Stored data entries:

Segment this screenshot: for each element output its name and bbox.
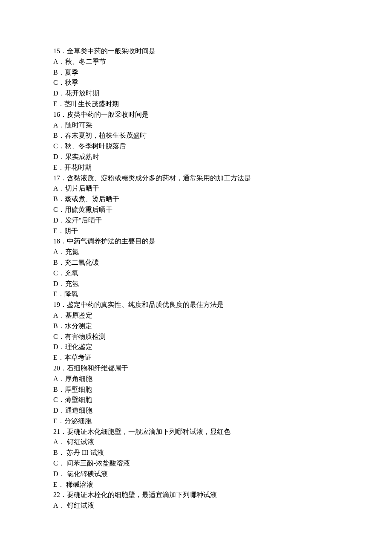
option: C．有害物质检测 [53, 332, 339, 342]
option-text: 厚壁细胞 [65, 386, 92, 393]
option-letter: E． [53, 290, 64, 298]
option: B．充二氧化碳 [53, 257, 339, 268]
option-letter: C． [53, 269, 65, 277]
option-text: 秋、冬季树叶脱落后 [65, 142, 126, 150]
option: E．阴干 [53, 226, 339, 237]
question-text: 中药气调养护法的主要目的是 [67, 237, 156, 245]
question-text: 要确证木化细胞壁，一般应滴加下列哪种试液，显红色 [67, 428, 231, 435]
question-stem: 20．石细胞和纤维都属于 [53, 363, 339, 374]
option: C． 间苯三酚-浓盐酸溶液 [53, 458, 339, 469]
option-letter: D． [53, 407, 65, 414]
option: A．充氮 [53, 247, 339, 257]
option-letter: D． [53, 217, 65, 224]
option: D．果实成熟时 [53, 152, 339, 162]
option-letter: C． [53, 396, 65, 403]
option-letter: E． [53, 227, 64, 234]
question-stem: 17．含黏液质、淀粉或糖类成分多的药材，通常采用的加工方法是 [53, 173, 339, 184]
option: D．充氢 [53, 279, 339, 289]
option-text: 果实成熟时 [65, 153, 99, 160]
option-text: 通道细胞 [65, 407, 92, 414]
option-letter: A． [53, 502, 67, 509]
option-letter: D． [53, 470, 67, 477]
option: B．春末夏初，植株生长茂盛时 [53, 130, 339, 141]
option-text: 花开放时期 [65, 90, 99, 97]
option-text: 春末夏初，植株生长茂盛时 [65, 132, 147, 139]
option-letter: D． [53, 90, 65, 97]
option: D．发汗"后晒干 [53, 215, 339, 226]
option-text: 基原鉴定 [65, 312, 92, 319]
option: D．通道细胞 [53, 405, 339, 416]
option-text: 氯化锌碘试液 [67, 470, 108, 477]
question-number: 19． [53, 301, 67, 308]
option-letter: E． [53, 164, 64, 171]
option-text: 间苯三酚-浓盐酸溶液 [66, 460, 130, 467]
option-text: 开花时期 [64, 164, 92, 171]
option: C．薄壁细胞 [53, 395, 339, 405]
option: E．茎叶生长茂盛时期 [53, 99, 339, 110]
question-stem: 15．全草类中药的一般采收时间是 [53, 46, 339, 57]
option-text: 阴干 [64, 227, 78, 234]
question-stem: 18．中药气调养护法的主要目的是 [53, 236, 339, 247]
question-text: 皮类中药的一般采收时间是 [67, 111, 149, 118]
question-number: 15． [53, 47, 67, 55]
option-text: 有害物质检测 [65, 333, 106, 340]
option-text: 薄壁细胞 [65, 396, 92, 403]
option-text: 随时可采 [65, 121, 92, 129]
question-stem: 16．皮类中药的一般采收时间是 [53, 110, 339, 120]
option-text: 秋、冬二季节 [65, 58, 106, 65]
question-text: 鉴定中药的真实性、纯度和品质优良度的最佳方法是 [67, 301, 224, 308]
option-text: 用硫黄熏后晒干 [65, 206, 112, 213]
option-letter: C． [53, 79, 65, 86]
option-text: 充氢 [65, 280, 79, 287]
question-text: 石细胞和纤维都属于 [67, 364, 128, 372]
option-letter: B． [53, 322, 65, 330]
option: C．秋季 [53, 78, 339, 88]
option: E．开花时期 [53, 162, 339, 173]
question-stem: 21．要确证木化细胞壁，一般应滴加下列哪种试液，显红色 [53, 427, 339, 437]
option-text: 钌红试液 [67, 502, 94, 509]
option-letter: B． [53, 69, 65, 76]
option-text: 茎叶生长茂盛时期 [64, 100, 119, 107]
option: E．分泌细胞 [53, 416, 339, 427]
option: C．充氧 [53, 268, 339, 279]
option-letter: B． [53, 386, 65, 393]
option-letter: C． [53, 142, 65, 150]
option-letter: C． [53, 206, 65, 213]
option-text: 秋季 [65, 79, 78, 86]
option-text: 理化鉴定 [65, 343, 92, 350]
option-letter: A． [53, 58, 65, 65]
option-letter: E． [53, 100, 64, 107]
option-text: 本草考证 [64, 354, 92, 361]
option: D． 氯化锌碘试液 [53, 469, 339, 480]
option-text: 降氧 [64, 290, 78, 298]
option: D．花开放时期 [53, 88, 339, 99]
option-letter: B． [53, 132, 65, 139]
option-letter: C． [53, 333, 65, 340]
option-text: 厚角细胞 [65, 375, 92, 382]
option-text: 夏季 [65, 69, 78, 76]
option: B． 苏丹 III 试液 [53, 448, 339, 458]
question-stem: 22．要确证木栓化的细胞壁，最适宜滴加下列哪种试液 [53, 490, 339, 500]
question-text: 含黏液质、淀粉或糖类成分多的药材，通常采用的加工方法是 [67, 174, 251, 182]
option: E．降氧 [53, 289, 339, 300]
option: A．厚角细胞 [53, 374, 339, 384]
option-text: 蒸或煮、烫后晒干 [65, 195, 119, 202]
document-page: 15．全草类中药的一般采收时间是 A．秋、冬二季节 B．夏季 C．秋季 D．花开… [0, 0, 392, 537]
option-letter: A． [53, 248, 65, 255]
option-letter: D． [53, 280, 65, 287]
option: A．切片后晒干 [53, 183, 339, 194]
option: B．蒸或煮、烫后晒干 [53, 194, 339, 205]
question-stem: 19．鉴定中药的真实性、纯度和品质优良度的最佳方法是 [53, 300, 339, 310]
option: B．厚壁细胞 [53, 384, 339, 395]
question-number: 18． [53, 237, 67, 245]
option-text: 切片后晒干 [65, 185, 99, 192]
option-text: 分泌细胞 [64, 417, 92, 425]
option: E．本草考证 [53, 353, 339, 363]
option-letter: D． [53, 153, 65, 160]
option-text: 充氧 [65, 269, 78, 277]
question-number: 20． [53, 364, 67, 372]
question-number: 21． [53, 428, 67, 435]
option-letter: B． [53, 449, 66, 456]
option: D．理化鉴定 [53, 342, 339, 353]
option: C．用硫黄熏后晒干 [53, 205, 339, 215]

**Task directions**
Could the entries above be printed again exactly, apart from the pictures?

**Solution to this task**
Segment this screenshot: for each element output its name and bbox.
option: C．有害物质检测 [53, 332, 339, 342]
option-text: 厚壁细胞 [65, 386, 92, 393]
option-letter: E． [53, 290, 64, 298]
option: B．充二氧化碳 [53, 257, 339, 268]
option-letter: C． [53, 269, 65, 277]
option-text: 秋、冬季树叶脱落后 [65, 142, 126, 150]
option: E．阴干 [53, 226, 339, 237]
question-text: 中药气调养护法的主要目的是 [67, 237, 156, 245]
question-text: 要确证木化细胞壁，一般应滴加下列哪种试液，显红色 [67, 428, 231, 435]
question-stem: 20．石细胞和纤维都属于 [53, 363, 339, 374]
option: C． 间苯三酚-浓盐酸溶液 [53, 458, 339, 469]
option-letter: D． [53, 407, 65, 414]
option: A．充氮 [53, 247, 339, 257]
option-letter: D． [53, 217, 65, 224]
option: D．果实成熟时 [53, 152, 339, 162]
option-letter: C． [53, 396, 65, 403]
option-letter: E． [53, 227, 64, 234]
question-stem: 17．含黏液质、淀粉或糖类成分多的药材，通常采用的加工方法是 [53, 173, 339, 184]
option: D．充氢 [53, 279, 339, 289]
option-text: 果实成熟时 [65, 153, 99, 160]
option-text: 通道细胞 [65, 407, 92, 414]
option-letter: A． [53, 502, 67, 509]
option-letter: D． [53, 470, 67, 477]
option: B．春末夏初，植株生长茂盛时 [53, 130, 339, 141]
option-text: 花开放时期 [65, 90, 99, 97]
option-text: 春末夏初，植株生长茂盛时 [65, 132, 147, 139]
option-letter: D． [53, 90, 65, 97]
option: D．发汗"后晒干 [53, 215, 339, 226]
option-text: 基原鉴定 [65, 312, 92, 319]
option: D．通道细胞 [53, 405, 339, 416]
option-text: 氯化锌碘试液 [67, 470, 108, 477]
question-number: 19． [53, 301, 67, 308]
option-letter: E． [53, 164, 64, 171]
option-text: 间苯三酚-浓盐酸溶液 [66, 460, 130, 467]
option-text: 开花时期 [64, 164, 92, 171]
option: C．薄壁细胞 [53, 395, 339, 405]
option: E．茎叶生长茂盛时期 [53, 99, 339, 110]
question-stem: 15．全草类中药的一般采收时间是 [53, 46, 339, 57]
option-text: 阴干 [64, 227, 78, 234]
question-stem: 18．中药气调养护法的主要目的是 [53, 236, 339, 247]
question-text: 皮类中药的一般采收时间是 [67, 111, 149, 118]
question-number: 15． [53, 47, 67, 55]
option-text: 有害物质检测 [65, 333, 106, 340]
option-text: 薄壁细胞 [65, 396, 92, 403]
option-text: 随时可采 [65, 121, 92, 129]
question-stem: 16．皮类中药的一般采收时间是 [53, 110, 339, 120]
option-text: 秋、冬二季节 [65, 58, 106, 65]
question-text: 鉴定中药的真实性、纯度和品质优良度的最佳方法是 [67, 301, 224, 308]
option-text: 用硫黄熏后晒干 [65, 206, 112, 213]
option-letter: C． [53, 79, 65, 86]
option-text: 充氢 [65, 280, 79, 287]
question-text: 石细胞和纤维都属于 [67, 364, 128, 372]
option-letter: B． [53, 322, 65, 330]
option: C．秋季 [53, 78, 339, 88]
option: E．开花时期 [53, 162, 339, 173]
question-stem: 21．要确证木化细胞壁，一般应滴加下列哪种试液，显红色 [53, 427, 339, 437]
option-text: 钌红试液 [67, 502, 94, 509]
option-letter: B． [53, 69, 65, 76]
option-text: 茎叶生长茂盛时期 [64, 100, 119, 107]
option: E．分泌细胞 [53, 416, 339, 427]
option: C．充氧 [53, 268, 339, 279]
option-letter: B． [53, 386, 65, 393]
option-letter: C． [53, 142, 65, 150]
option-letter: C． [53, 206, 65, 213]
option-text: 秋季 [65, 79, 78, 86]
option-text: 理化鉴定 [65, 343, 92, 350]
option-letter: A． [53, 58, 65, 65]
option-letter: E． [53, 100, 64, 107]
option-text: 本草考证 [64, 354, 92, 361]
option: D． 氯化锌碘试液 [53, 469, 339, 480]
option-text: 降氧 [64, 290, 78, 298]
option: D．花开放时期 [53, 88, 339, 99]
option-letter: B． [53, 132, 65, 139]
option-letter: C． [53, 333, 65, 340]
option-text: 厚角细胞 [65, 375, 92, 382]
option-text: 夏季 [65, 69, 78, 76]
option: B． 苏丹 III 试液 [53, 448, 339, 458]
question-stem: 22．要确证木栓化的细胞壁，最适宜滴加下列哪种试液 [53, 490, 339, 500]
question-text: 含黏液质、淀粉或糖类成分多的药材，通常采用的加工方法是 [67, 174, 251, 182]
option: E．降氧 [53, 289, 339, 300]
option: A．厚角细胞 [53, 374, 339, 384]
option-text: 蒸或煮、烫后晒干 [65, 195, 119, 202]
document-page: 15．全草类中药的一般采收时间是 A．秋、冬二季节 B．夏季 C．秋季 D．花开… [0, 0, 392, 537]
option-letter: A． [53, 248, 65, 255]
option-letter: D． [53, 280, 65, 287]
option: A．切片后晒干 [53, 183, 339, 194]
option: B．蒸或煮、烫后晒干 [53, 194, 339, 205]
question-stem: 19．鉴定中药的真实性、纯度和品质优良度的最佳方法是 [53, 300, 339, 310]
option: B．厚壁细胞 [53, 384, 339, 395]
question-number: 18． [53, 237, 67, 245]
option-text: 切片后晒干 [65, 185, 99, 192]
option-text: 分泌细胞 [64, 417, 92, 425]
option: E．本草考证 [53, 353, 339, 363]
option-letter: D． [53, 153, 65, 160]
option-text: 充氧 [65, 269, 78, 277]
question-number: 20． [53, 364, 67, 372]
question-number: 21． [53, 428, 67, 435]
option-letter: B． [53, 449, 66, 456]
option: D．理化鉴定 [53, 342, 339, 353]
option: C．用硫黄熏后晒干 [53, 205, 339, 215]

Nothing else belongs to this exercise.